Jo Deseure interpreta con “gioiosa e dolorosa incoscienza” Suzanne lungo il suo lento percorso nella malattia, facendola apparire eccentrica quanta solare, sempre in grado di “esprimere le emozioni” attraverso l’arte e la parola, costantemente sul punto di compiere qualcosa di strano, ma al contempo in linea con il suo spirito libero e anticonformista. Ci si affeziona e si soffre per lei, specie quando viene descritta una terapia farmacologica che la rende di colpo inerte, quasi un fantasma. Jean Le Peltier caratterizza Alex come una persona dall’animo un po’ rigido, timoroso e un po’ spaventato, in grado “per pignoleria” di scatenarsi in molti momenti comici quanto di riflettere lo stato di precarietà della sua esistenza. La Noemie di Lucie Debay è un personaggio che viene chiamato quasi a fare da madre tanto a Alex che a Suzanne che al figlio avuto dal primo matrimonio. A differenza di Alex riconosce prima le esigenze affettive di ognuno e riesce a costruire quasi un ponte tra i personaggi, con piccoli gesti d’affetto, ma al contempo è il personaggio che proprio per questo ruolo più di tutti deve essere supportato e motivato nella necessità di immaginare un futuro comune. Sono tutti personaggi ben scritti e sfaccettati, quanto resi assolutamente credibili e genuini in un percorso di vita complicato che li mette sempre alla prova, ridefinendo ruoli e aspirazioni, frustrazioni e desideri. È una materia magmatica che Rapharl Balboni e Ann Sirot riescono a maneggiare con soave “leggerezza”, trasformando più volte il dramma quasi in favola, senza però mai staccarsi davvero dal reale e anzi guardandolo negli occhi. Non è la realtà che viene edulcorata, è anzi il modo in cui la percepiscono i personaggi a diventare più bello, grazie a uno sguardo diverso e una fiducia diversa nei confronti di se stessi e degli altri.

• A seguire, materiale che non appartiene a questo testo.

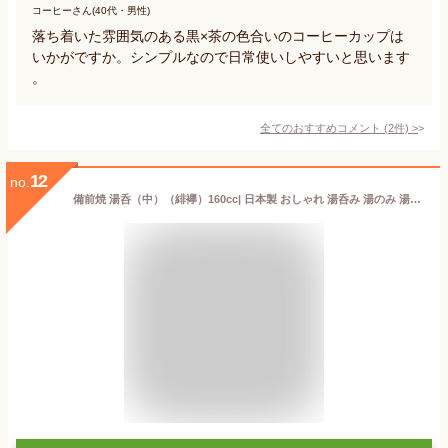
コーヒーさん(40代・男性)
落ち着いた雰囲気のある黒×茶の色合いのコーヒーカップは
いかがですか。シンプルなので日常使いしやすいと思います
。
全てのおすすめコメント
(
2
件)
>
12
no.
備前焼 湯呑（中）（緋襷）160cc| 日本製 おしゃれ 湯呑み 湯のみ 湯のみ茶碗 湯飲み茶碗 和食器 陶器 父の日 母の日 プレゼント ギフト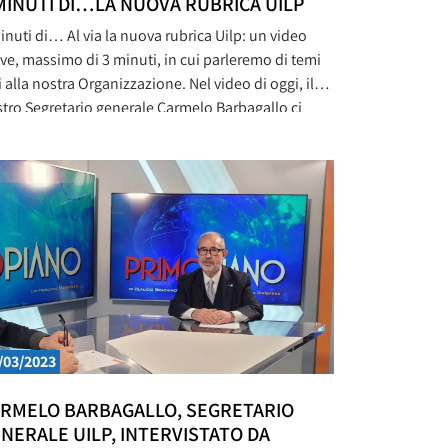
MINUTI DI…LA NUOVA RUBRICA UILP
inuti di… Al via la nuova rubrica Uilp: un video
ve, massimo di 3 minuti, in cui parleremo di temi
i alla nostra Organizzazione. Nel video di oggi, il
tro Segretario generale Carmelo Barbagallo ci
la del Servizio Civile Anziani Attivi. 3 Minuti di:
vizio civile anziani attivi “Le pensionate e i
sionati, che
/03/2023
RMELO BARBAGALLO, SEGRETARIO
NERALE UILP, INTERVISTATO DA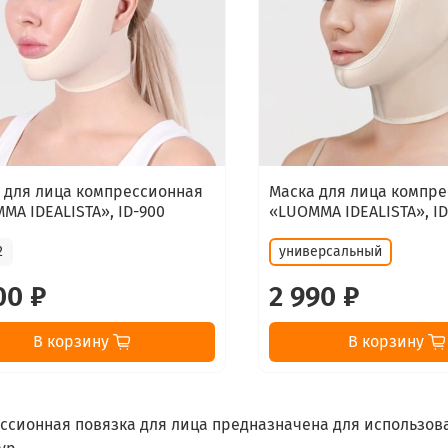
 для лица компрессионная
Маска для лица компр
MA IDEALISTA», ID-900
«LUOMMA IDEALISTA», ID
2
универсальный
00 ₽
2 990 ₽
В корзину
В корзину
ссионная повязка для лица предназначена для использов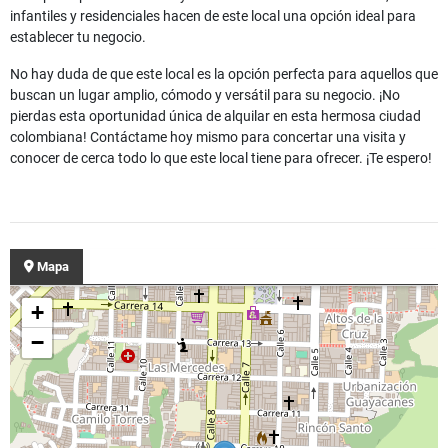
infantiles y residenciales hacen de este local una opción ideal para
establecer tu negocio.
No hay duda de que este local es la opción perfecta para aquellos que
buscan un lugar amplio, cómodo y versátil para su negocio. ¡No
pierdas esta oportunidad única de alquilar en esta hermosa ciudad
colombiana! Contáctame hoy mismo para concertar una visita y
conocer de cerca todo lo que este local tiene para ofrecer. ¡Te espero!
Mapa
+
−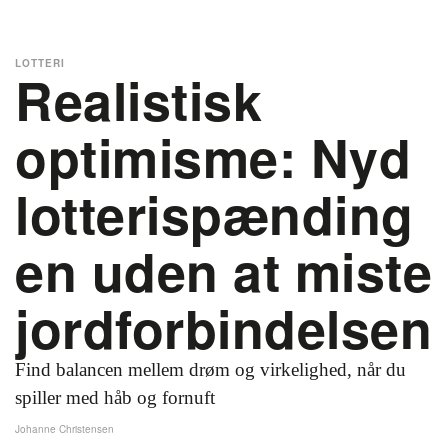
LOTTERI
Realistisk
optimisme: Nyd
lotterispænding
en uden at miste
jordforbindelsen
Find balancen mellem drøm og virkelighed, når du
spiller med håb og fornuft
Johanne Christensen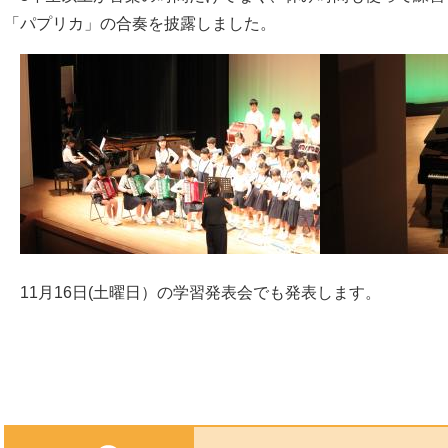
「パプリカ」の合奏を披露しました。
11月16日(土曜日）の学習発表会でも発表します。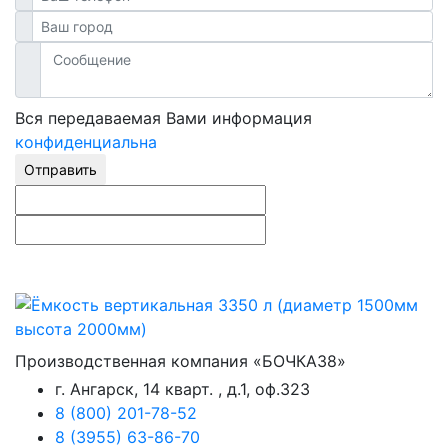
Вся передаваемая Вами информация
конфиденциальна
Отправить
Производственная компания «БОЧКА38»
г. Ангарск, 14 кварт. , д.1, оф.323
8 (800) 201-78-52
8 (3955) 63-86-70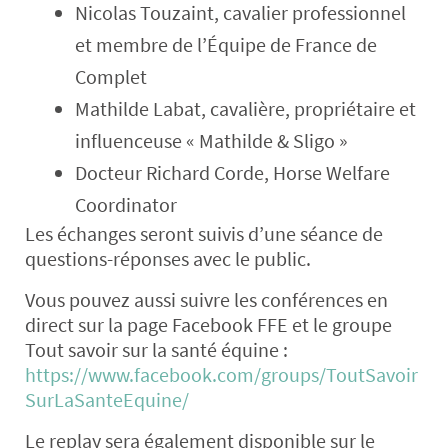
Nicolas Touzaint, cavalier professionnel
et membre de l’Équipe de France de
Complet
Mathilde Labat, cavalière, propriétaire et
influenceuse « Mathilde & Sligo »
Docteur Richard Corde, Horse Welfare
Coordinator
Les échanges seront suivis d’une séance de
questions-réponses avec le public.
Vous pouvez aussi suivre les conférences en
direct sur la page Facebook FFE et le groupe
Tout savoir sur la santé équine :
https://www.facebook.com/groups/ToutSavoir
SurLaSanteEquine/
Le replay sera également disponible sur le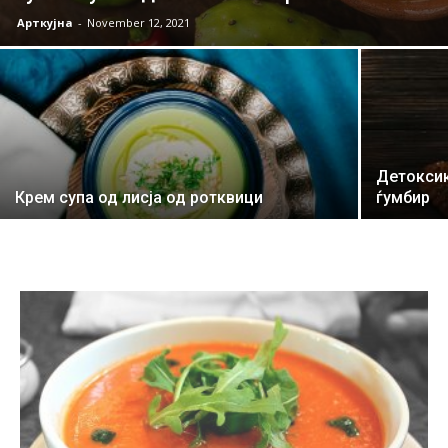
Арткујна
-
November 12, 2021
Детоксик
Крем супа од лисја од ротквици
ѓумбир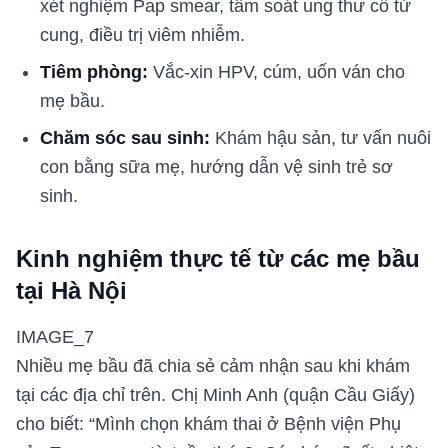
xét nghiệm Pap smear, tầm soát ung thư cổ tử
cung, điều trị viêm nhiễm.
Tiêm phòng:
Vắc-xin HPV, cúm, uốn ván cho
mẹ bầu.
Chăm sóc sau sinh:
Khám hậu sản, tư vấn nuôi
con bằng sữa mẹ, hướng dẫn vệ sinh trẻ sơ
sinh.
Kinh nghiệm thực tế từ các mẹ bầu
tại Hà Nội
IMAGE_7
Nhiều mẹ bầu đã chia sẻ cảm nhận sau khi khám
tại các địa chỉ trên. Chị Minh Anh (quận Cầu Giấy)
cho biết: “Mình chọn khám thai ở Bệnh viện Phụ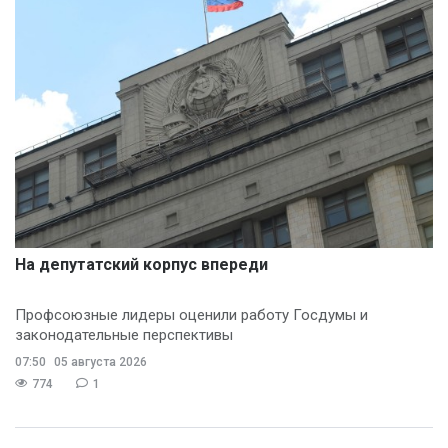
На депутатский корпус впереди
Профсоюзные лидеры оценили работу Госдумы и
законодательные перспективы
07:50
05 августа 2026
774
1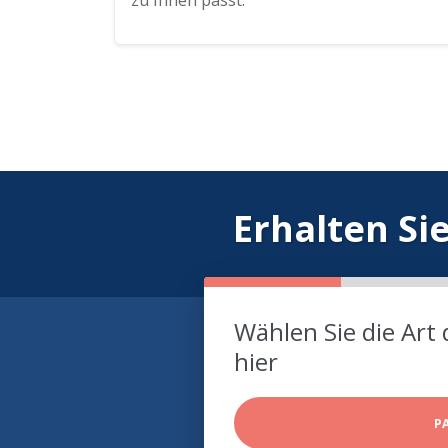
zu Ihnen passt.
Erhalten Si
Wählen Sie die Art 
hier
P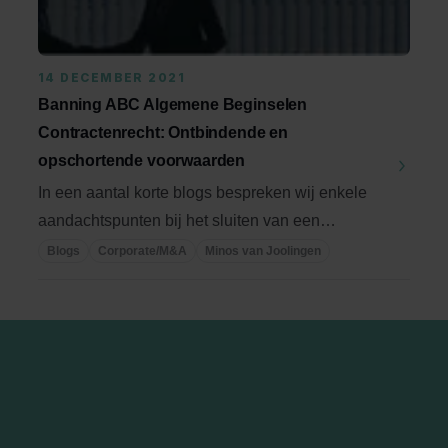
14 DECEMBER 2021
Banning ABC Algemene Beginselen
Contractenrecht: Ontbindende en
opschortende voorwaarden
In een aantal korte blogs bespreken wij enkele
aandachtspunten bij het sluiten van een
overeenkomst ...
Blogs
Corporate/M&A
Minos van Joolingen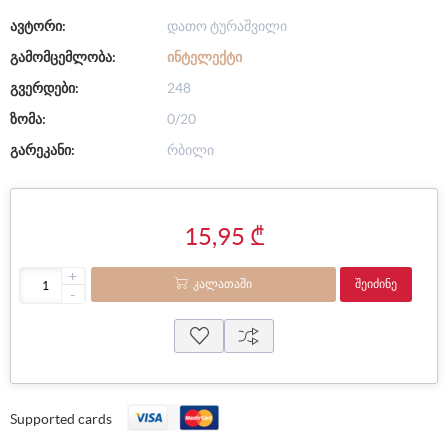
ავტორი:
დათო ტურაშვილი
გამომცემლობა:
ᲘᲜᲢᲔᲚᲔᲥᲢᲘ
გვერდები:
248
ზომა:
0/20
გარეკანი:
რბილი
15,95 ₾
+
ᲙᲐᲚᲐᲗᲐᲨᲘ
ᲨᲔᲘᲫᲘᲜᲔ
-
Supported cards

È un film che fa stare bene e che invita a volersi più bene. Rapharl Balboni e Ann Sirot confezionano una pellicola tenera e coraggiosa, magari anche “difficile” per il tema trattato, ma comunque in grado di coinvolgere e far riflettere con intelligenza e passione. Molto bravi tutti gli interpreti, buono il ritmo della narrazione nel suo coniugare felicemente momenti leggeri quanto più complessi.